Currently, RasGas is the largest single supplier of LNG to South Korea delivering more than 7mn tonnes of LNG a year on a long-term basis.
Qatargas achieved another milestone in July with the signing of a heads of agreement (HoA) to supply LNG to Petronas LNG, a wholly-owned subsidiary of Petroliam Nasional Berhad (Petronas), the national oil and Gas Company of Malaysia.
In April, Qatargas achieved a milestone by seeing all its four mega liquefaction trains attaining 100% production capacity.
Already the world’s largest LNG producer, Qatargas is currently running at its full production capacity of 42mn tonnes per year (tpy) from a total of seven trains.

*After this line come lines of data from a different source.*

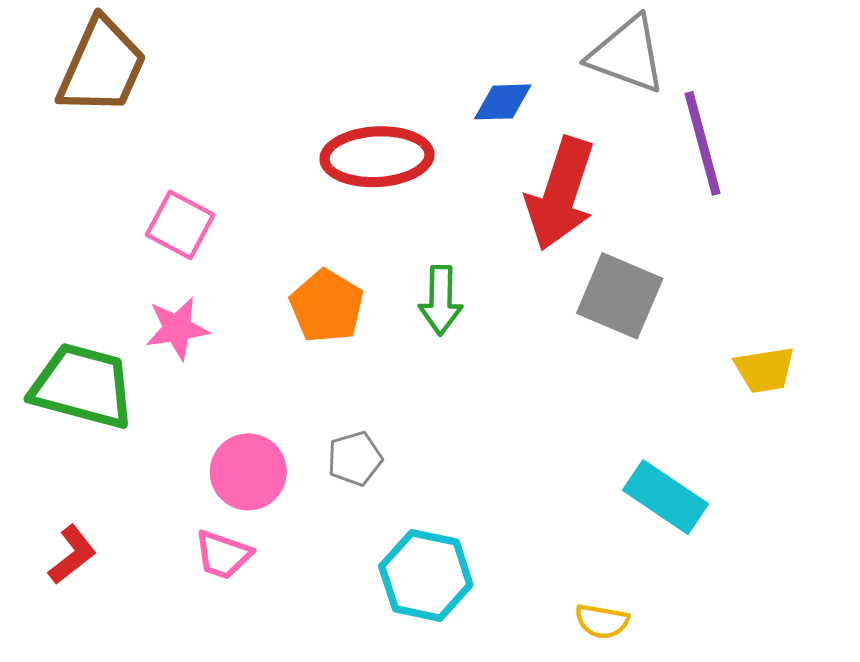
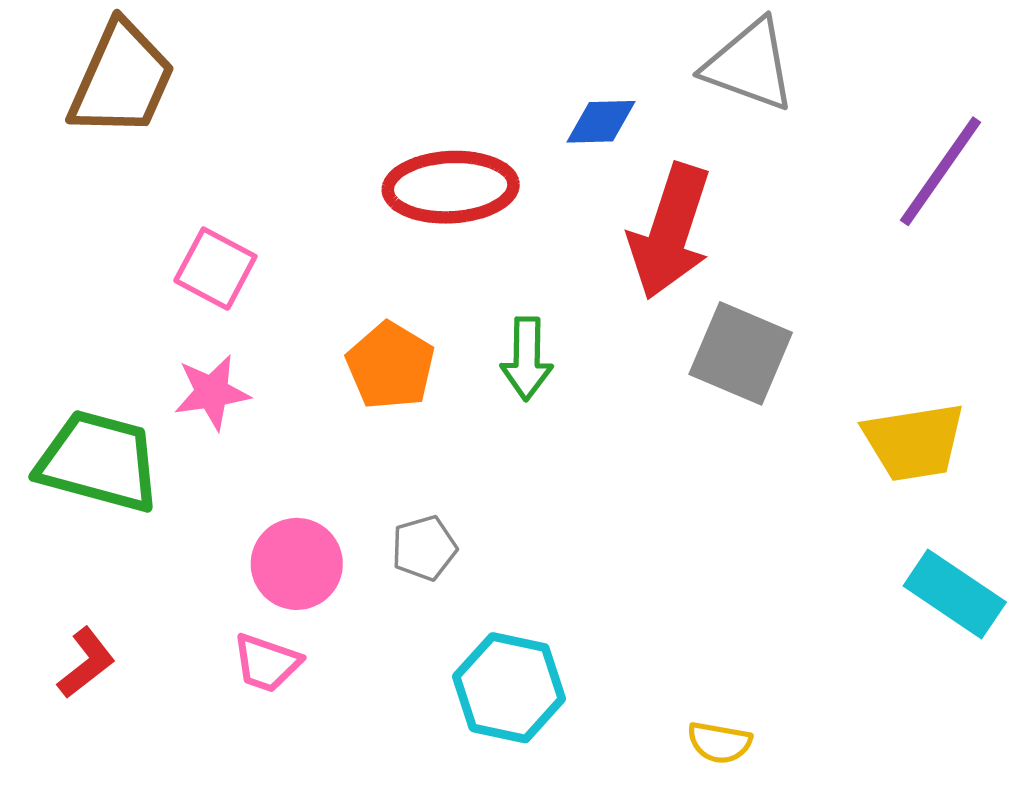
purple line: (703, 143) -> (941, 171), moved, turned 50
yellow trapezoid: (765, 370) -> (914, 442), size x1.4
cyan rectangle: (666, 497) -> (955, 594), moved

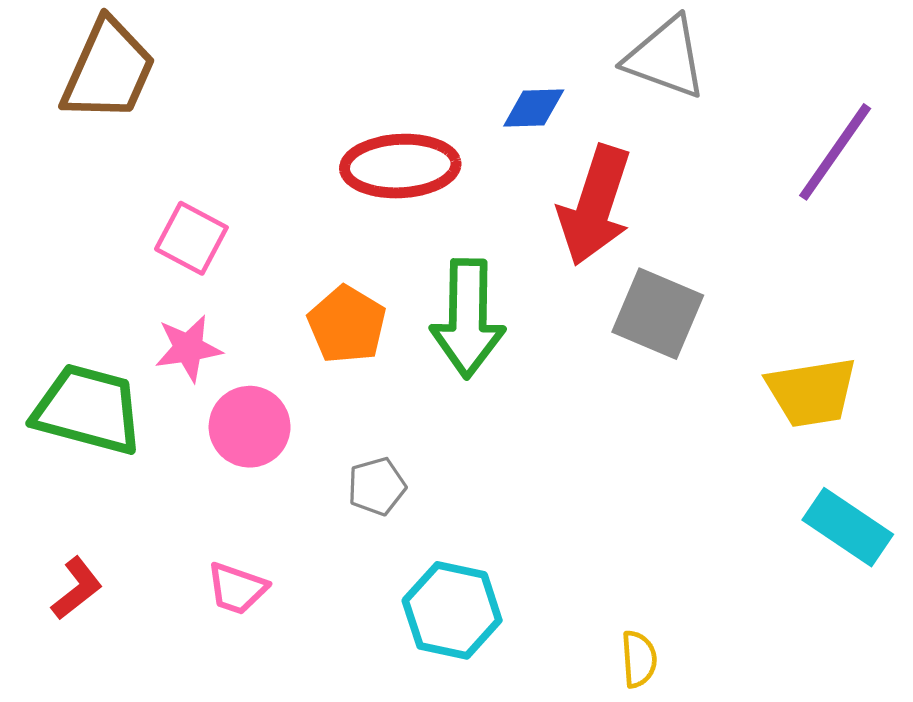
green arrow: (527, 359) -> (468, 318), size x1.6
pink circle: (297, 564) -> (250, 427), moved
yellow semicircle: (719, 743) -> (639, 659), turned -104

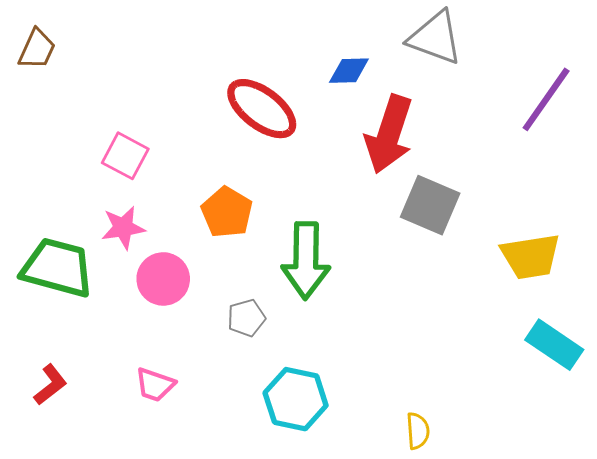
brown trapezoid: (108, 70) -> (37, 49), moved, size x0.6
red ellipse: (400, 166) -> (262, 109), turned 40
green arrow: (468, 318) -> (306, 261), moved

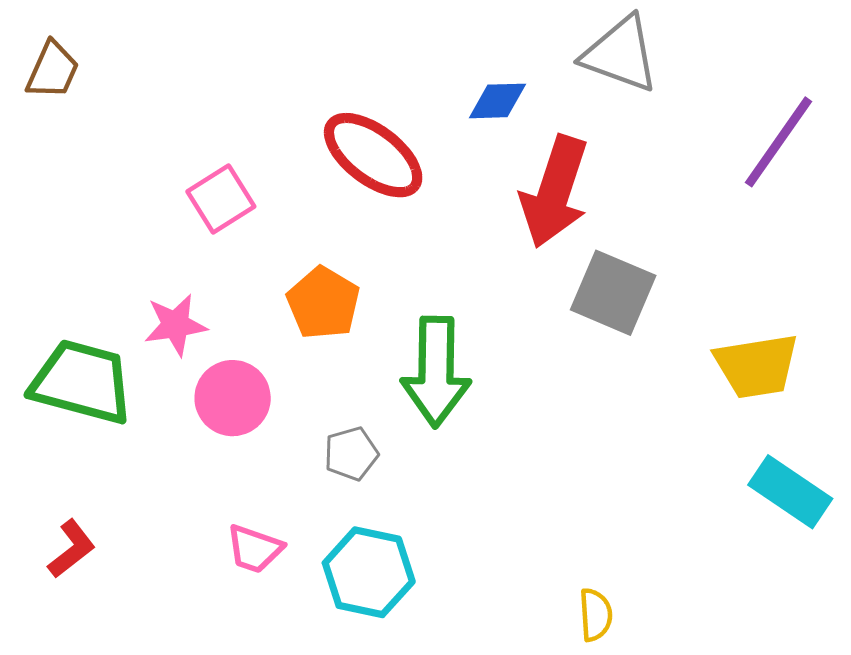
pink square: (125, 156) -> (221, 199), moved, turned 30
pink trapezoid: (155, 385) -> (255, 549), moved
cyan hexagon: (296, 399) -> (369, 572), moved

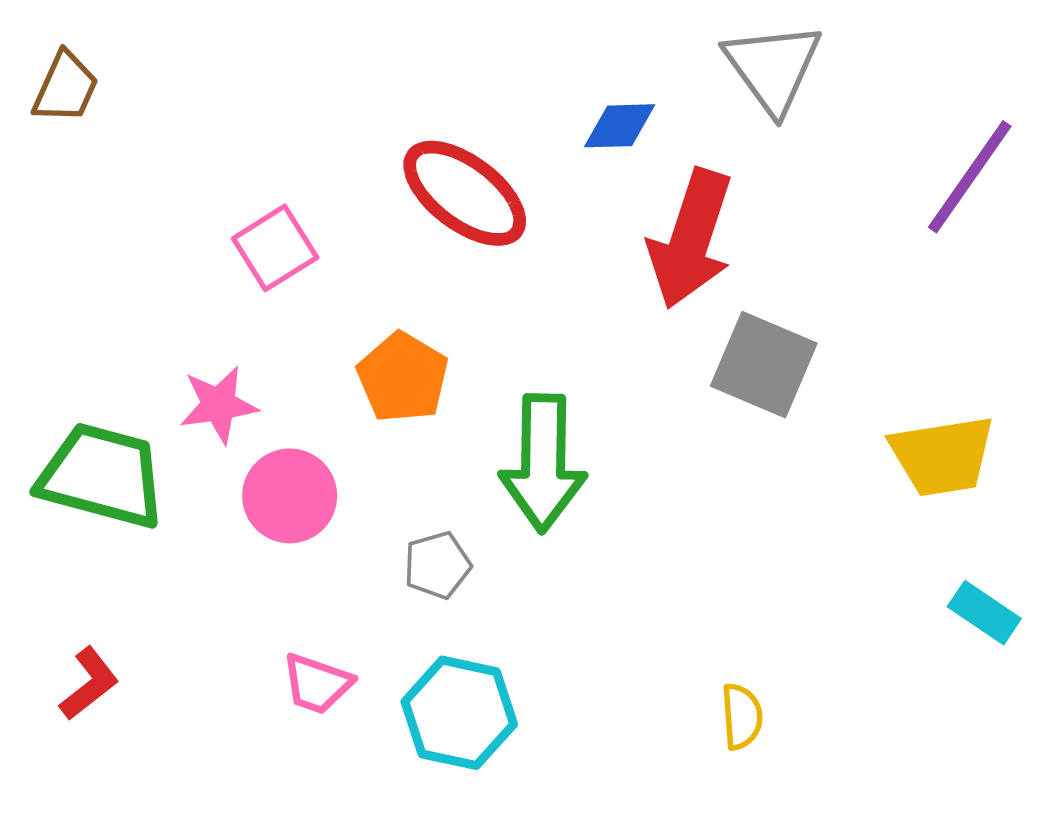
gray triangle: (620, 54) -> (773, 67), turned 34
cyan rectangle: (790, 492) -> (984, 613), size x0.7
yellow semicircle: (596, 615) -> (742, 716), moved

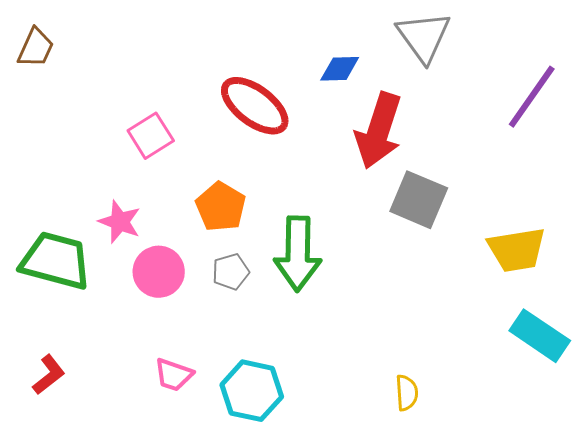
pink star: (219, 405) -> (120, 222), turned 30
gray pentagon: (437, 565) -> (231, 272), moved
cyan rectangle: (984, 613) -> (540, 336), size x1.5

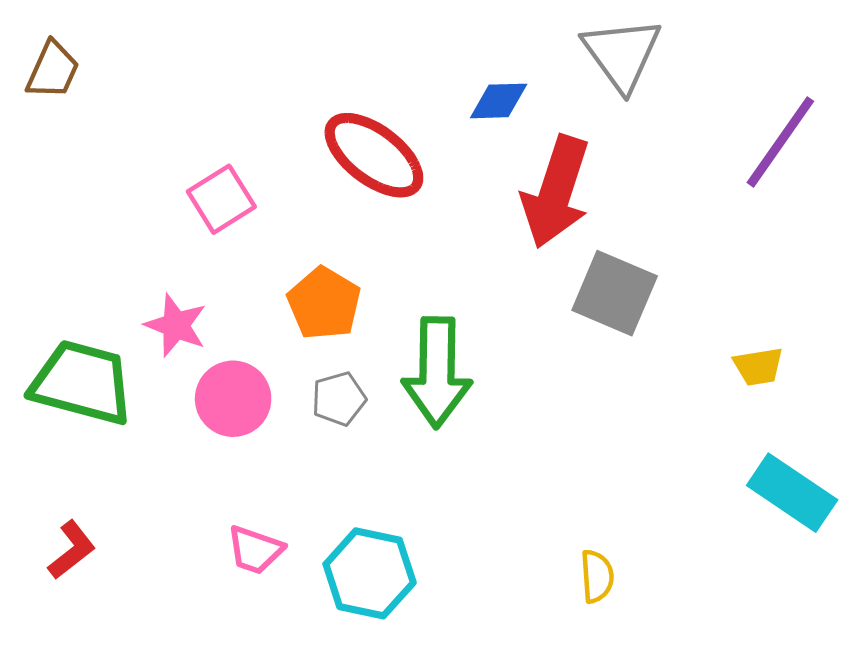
yellow trapezoid: (517, 250) -> (758, 366), size x0.6

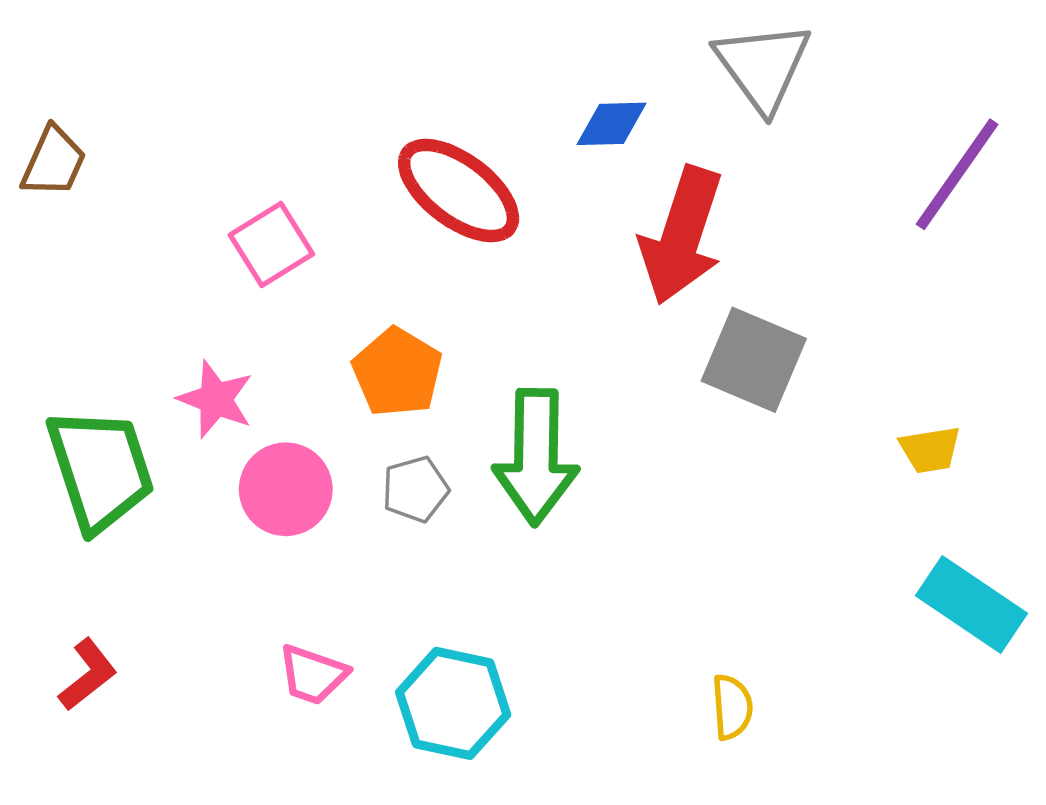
brown trapezoid: (53, 70) -> (54, 162), moved
green trapezoid: (82, 383) -> (100, 469), turned 57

In February, the first LNG cargo from Qatargas 4, a 70:30 joint venture between Qatar Petroleum and Shell, was loaded onto a Q-flex ship for dispatch to India.
The LNG was received at the Hazira regasification plant in Gujarat State for supplies to customers in northern India.
The cargo sailed on Al Ruwais, which is one of the latest Q-Flex vessels’ acquisition of Qatar Gas Transport Company (Nakilat).
Also in February, Qatargas reached its targeted 42mn tpy of liquefied natural gas capacity and became the world’s largest LNG producer with the start-up of its seventh and final train at Ras Laffan.
A “project management centre of excellence” will come up in Doha as a joint venture between Qatar Petroleum and Shell.
The centre will focus on “competence development” in project management of capital projects and associated supply chain.
Named “Tafawoq” which means “excellence”, the centre will aim to increase the competence level of the project delivery community in Qatar at all levels.
Its programme will span across the project lifecycle and target project engineers who are involved in project management, supply chain management and project delivery.